Now, as the director of the Office of Engagement Programs at Syracuse University, Byrd hopes to cultivate a commitment to community service among SU students, bridging the gap between the university and the city of Syracuse, where she grew up. 

“My parents were givers and helpers, and I watched them,” Byrd said. “I watched how my dad became the father to all the kids in the community that didn’t have a father.”

Byrd coordinates volunteer opportunities for students and oversees several community service initiatives at SU, including campus food pantries. Among her other responsibilities, she’s also a professor for an honors crocheting class and a facilitator for Conversations About Race and Ethnicity, a six-week dialogue session for SU students. 



A lifelong community advocate, Byrd, who earned her master’s degree in social work at SU, has spent the better part of her life giving back to Syracuse. 

“Folks are always looking at Syracuse for the negative, but our city is full of potential,” Byrd said. “You just got to look.”

At the age of five, Byrd joined the Boys and Girls Club of Syracuse, a volunteer organization located just a block away from her childhood home that offers afterschool programs for children. At 19, the organization hired Byrd as a site coordinator for one of its afterschool programs. 

She spent 16 years working various positions at the organization, including director at Syracuse’s Central Village Boys and Girls Club.

Byrd has made the Central Village more diverse by welcoming more children from Somali immigrant families into the Boys and Girls Club, said Jeffrey Eysaman, executive director at the Boys and Girls Club of Syracuse.

“If you go down to the Central Village neighborhood, and if you visit probably any Somali family and you say Syeisha Byrd’s name, they know her,” Eysaman said. “We’re very grateful that we have the population we have now. It’s diverse. And it all started with Syeisha Byrd.” 

Byrd has found that her role at SU complements her work with the Boys and Girls Club. She’s able to connect university students with the organization through various programs, including Young Scholars, a mentorship program through which SU students tutor teenagers at the Boys and Girls Club. 

“I took the job (at SU) because I knew I would still be connected to those children that I love so much,” Byrd said. “But it would be me with the opportunity to introduce thousands of students, staff and faculty to those kids and to that community.”

Her main goal is to help SU students find opportunities to serve the community. She hopes to create a community service office at SU with a website where students can easily find community service opportunities. 

food pantry

Corey Henry | Senior Staff Photographer

Michelle Walker, director of community programs in SU’s policy studies program, said Byrd’s knowledge about the Syracuse area and dedication to students makes her a perfect fit for her position at the university. 

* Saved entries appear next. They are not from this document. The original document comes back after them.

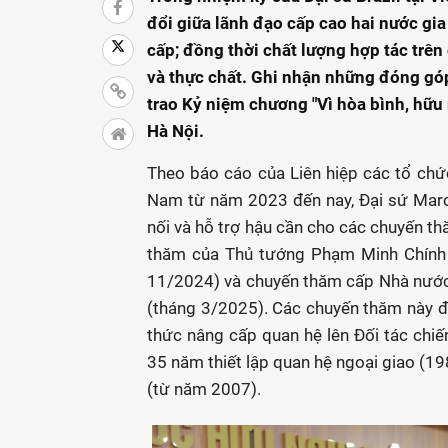
đổi giữa lãnh đạo cấp cao hai nước gia
cấp; đồng thời chất lượng hợp tác trên 
và thực chất. Ghi nhận những đóng góp
trao Kỷ niệm chương "Vì hòa bình, hữu 
Hà Nội.
Theo báo cáo của Liên hiệp các tổ chức
Nam từ năm 2023 đến nay, Đại sứ Marco 
nối và hỗ trợ hậu cần cho các chuyến th
thăm của Thủ tướng Phạm Minh Chính t
11/2024) và chuyến thăm cấp Nhà nước c
(tháng 3/2025). Các chuyến thăm này đã
thức nâng cấp quan hệ lên Đối tác chi
35 năm thiết lập quan hệ ngoại giao (19
(từ năm 2007).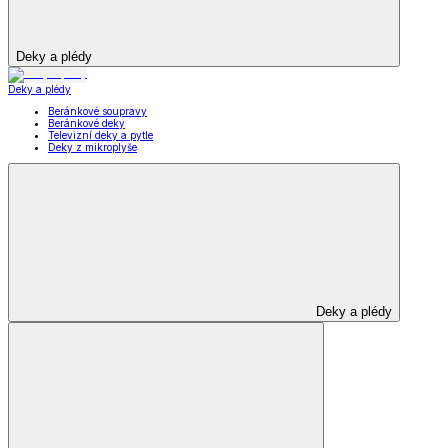
Deky a plédy
Deky a plédy
Beránkové soupravy
Beránkové deky
Televizní deky a pytle
Deky z mikroplyše
Deky a plédy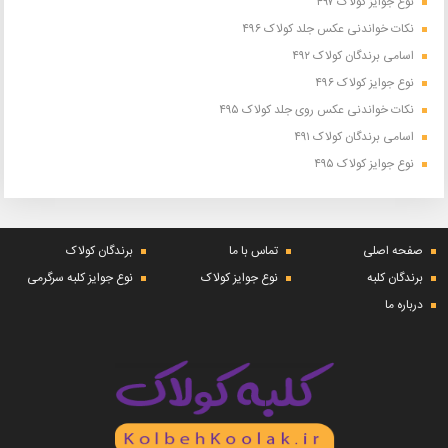
نوع جوایز کولاک ۴۹۷
نکات خواندنی عکس جلد کولاک ۴۹۶
اسامی برندگان کولاک ۴۹۲
نوع جوایز کولاک ۴۹۶
نکات خواندنی عکس روی جلد کولاک ۴۹۵
اسامی برندگان کولاک ۴۹۱
نوع جوایز کولاک ۴۹۵
صفحه اصلی
تماس با ما
برندگان کولاک
برندگان کلبه
نوع جوایز کولاک
نوع جوایز کلبه سرگرمی
درباره ما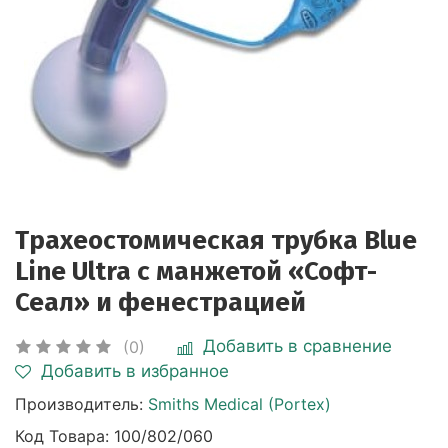
Трахеостомическая трубка Blue
Line Ultra с манжетой «Софт-
Сеал» и фенестрацией
Добавить в сравнение
(0)
Добавить в избранное
Производитель:
Smiths Medical (Portex)
Код Товара:
100/802/060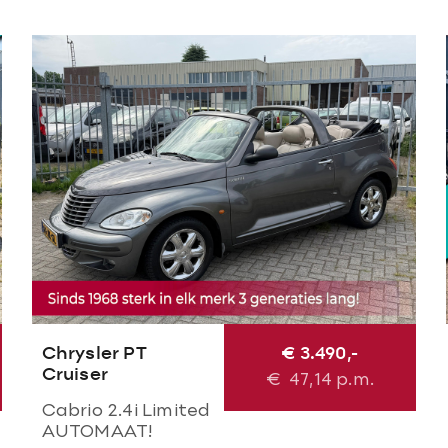
Chrysler PT
€ 3.490,-
Cruiser
€
47,14
p.m.
Cabrio 2.4i Limited
AUTOMAAT!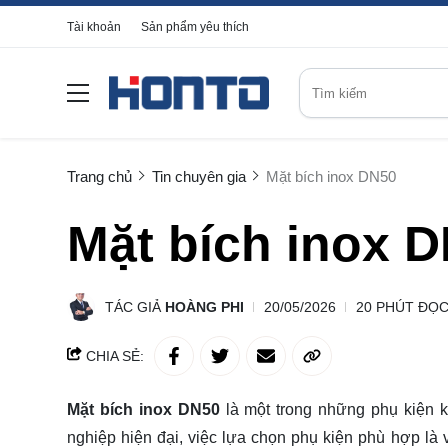
Tài khoản
Sản phẩm yêu thích
Trang chủ
Tin chuyên gia
Mặt bích inox DN50
Mặt bích inox 
TÁC GIẢ
HOÀNG PHI
20/05/2026
20 PHÚT ĐỌ
CHIA SẺ:
Mặt bích inox DN50
là một trong những phụ kiện k
nghiệp hiện đại, việc lựa chọn phụ kiện phù hợp là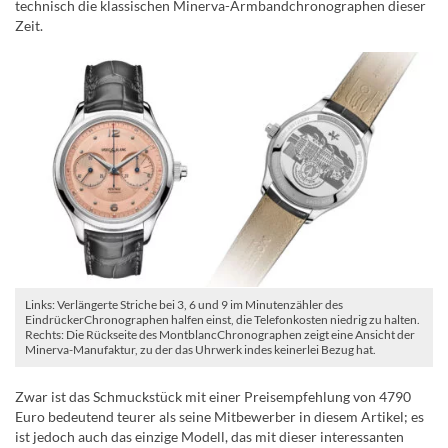
technisch die klassischen Minerva-Armbandchronographen dieser
Zeit.
Links: Verlängerte Striche bei 3, 6 und 9 im Minutenzähler des
EindrückerChronographen halfen einst, die Telefonkosten niedrig zu halten.
Rechts: Die Rückseite des MontblancChronographen zeigt eine Ansicht der
Minerva-Manufaktur, zu der das Uhrwerk indes keinerlei Bezug hat.
Zwar ist das Schmuckstück mit einer Preisempfehlung von 4790
Euro bedeutend teurer als seine Mitbewerber in diesem Artikel; es
ist jedoch auch das einzige Modell, das mit dieser interessanten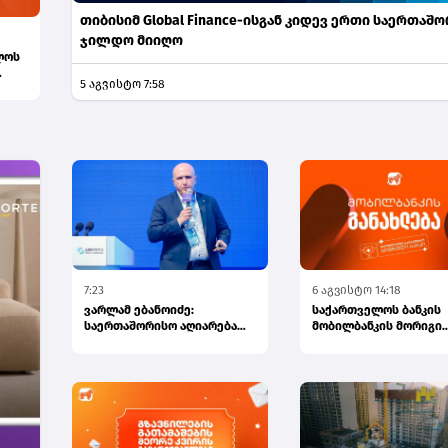
თიბისიმ Global Finance-ისგან კიდევ ერთი საერთაშ
ჯილდო მიიღო
ლოს
5 აგვისტო 7:58
ხე...
7:23
6 აგვისტო 14:18
ვარლამ ებანოიძე:
საქართველოს ბანკის
საერთაშორისო აღიარება
მობილბანკის მორიგი
სებ-ს ფინანსური
განახლება - ახალი
ინოვაციების ავა...
შესაძლებლობები...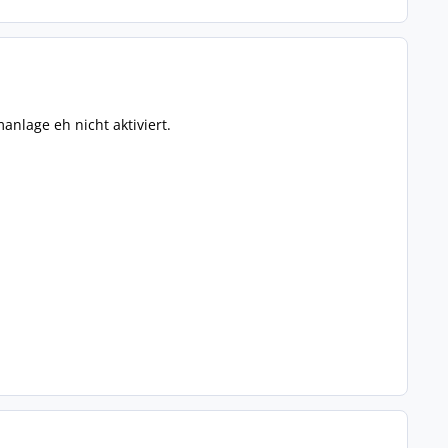
anlage eh nicht aktiviert.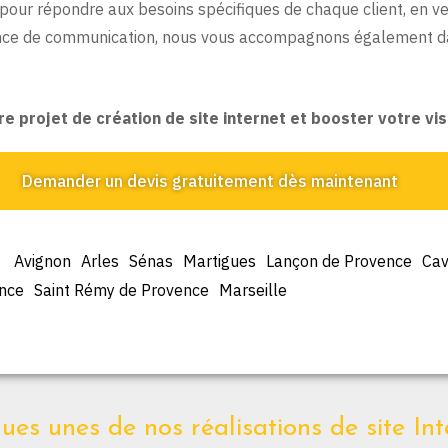
ur répondre aux besoins spécifiques de chaque client, en vei
gence de communication, nous vous accompagnons également d
projet de création de site internet et booster votre visi
Demander un devis gratuitement dès maintenant
Avignon
Arles
Sénas
Martigues
Lançon de Provence
Cav
ence
Saint Rémy de Provence
Marseille
es unes de nos réalisations de site Int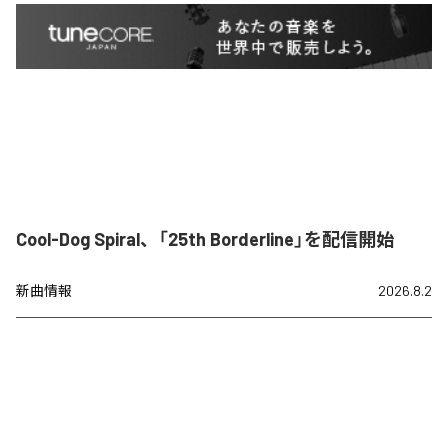
Cool-Dog Spiral、「25th Borderline」を配信開始
新曲情報
2026.8.2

“She really is involved in student life, to get (students) to go off campus and into the community, to really learn about the environment they’re in,” Walker said. “I think the fact that Syeisha is from Syracuse helps her with knowing how to guide students to work in Syracuse.”

The coronavirus pandemic has further motivated Byrd to find ways to give back to the community while staying safe. 

SU announced over the summer that it would allocate $600,000 to city volunteer programming in response to a demand from #NotAgainSU, a movement led by Black students that has protested SU’s response to racist incidents. 

As a result, Byrd has planned ways to expand student volunteer opportunities to help underserved communities hard-hit by the pandemic, including a Thanksgiving Day drive to provide food for those who’ve lost their jobs due to the pandemic’s economic fallout. She has also started giving virtual cooking lessons for students, using items from SU’s food pantries on South Campus and at Hendricks Chapel. 

Byrd ensured that the food pantries remained full throughout the summer by gathering donations and making several trips to the grocery store, said Meg Lowe, sustainability coordinator at SU.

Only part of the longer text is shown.